You should read some papers about C-JDBC (the original name of the Sequoia technology) and you will find that the technology can scale quite well. We were able to achieve throughput of a million transaction a minute... that should be quite enough for many businesses.
This looks like a religious war between shared-disk and shared-nothing solutions but a SAN and its admin cost is usually not compatible with someone seeking for an open source solution. If you can afford the SAN, why not just using Oracle RAC?
Clustering, Master/Slave, Load- balancing (Score:3, Interesting)
You can acheive this in three basic ways. Each has their own pros and cons. I recommend that you weigh them out and come to a decision you think you can live with.
Clustering - You have a group of servers (physical hardware) each running the same software and working to stay synched up with each other. Now clustering comes in two flavors active/active and active/passive. The active/active clusters share the requests between them. The active/passive clusters wait for a node to fail and then another node in cluster assumes the active role.

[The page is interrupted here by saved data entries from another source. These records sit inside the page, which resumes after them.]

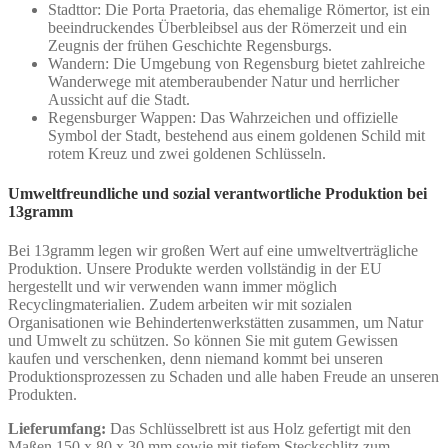
Stadttor: Die Porta Praetoria, das ehemalige Römertor, ist ein
beeindruckendes Überbleibsel aus der Römerzeit und ein
Zeugnis der frühen Geschichte Regensburgs.
Wandern: Die Umgebung von Regensburg bietet zahlreiche
Wanderwege mit atemberaubender Natur und herrlicher
Aussicht auf die Stadt.
Regensburger Wappen: Das Wahrzeichen und offizielle
Symbol der Stadt, bestehend aus einem goldenen Schild mit
rotem Kreuz und zwei goldenen Schlüsseln.
Umweltfreundliche und sozial verantwortliche Produktion bei
13gramm
Bei 13gramm legen wir großen Wert auf eine umweltverträgliche
Produktion. Unsere Produkte werden vollständig in der EU
hergestellt und wir verwenden wann immer möglich
Recyclingmaterialien. Zudem arbeiten wir mit sozialen
Organisationen wie Behindertenwerkstätten zusammen, um Natur
und Umwelt zu schützen. So können Sie mit gutem Gewissen
kaufen und verschenken, denn niemand kommt bei unseren
Produktionsprozessen zu Schaden und alle haben Freude an unseren
Produkten.
Lieferumfang:
Das Schlüsselbrett ist aus Holz gefertigt mit den
Maßen 150 x 80 x 30 mm sowie mit tiefem Steckschlitz zum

Master/Slave - This is similiar to clustering in that you have a group of servers (physical pieces of hardware) each running copies of the software. The master does not service requests directly and operates only as a central repository replicating all the data to the slaves. The slaves synch with the master. If one slave fails, there is normally some means for another slave to take over. Note: While this is old and largely deprecated, it is still quite functional and cost-effective under certain circumstances.
Load-Balancing - There are several physical pieces of hardware who each process transactions all the time. All updates/writes/commits are sent to all the servers, but reads are serviced only by one. Note: Again, this is deprecated, but can still be quite functional in specific circumstances.
My experience has been that typically all that is needed for clustering to work is some shared drive space for the various instances in the cluster to manage their own internal bookkeeping. In all honesty, there are several factors here that would make a big difference in what I would recommend for you. One - how much data are you talking about storing? Two - What are you using it for? If this is driving your web site, a second or two of latency while something fails over won't be noticable to the end user. If you're transmitting medical records to an EMT team, it might be fatal. Three - Why are you looking at HA? What need are you trying to fill?
2 cents,
Queen B.
Links for you to consider -
http://www.linuxlabs.com/clusgres.html [linuxlabs.com]
http://www.openminds.co.uk/high_availability_solu
PS: Yes, I like Postgres. It supports foreign key relationships out the box (ummm...*R*DMBS, anyone?) It also doesn't force me to put in unnecessary indexes to use fk's. I will say that MySQL has managed to address some of my previous complaints about not supporting views, stored procedures or triggers. I haven't had time to test their version 5 for now, so I'll be silent as I have no opinion on their implementation.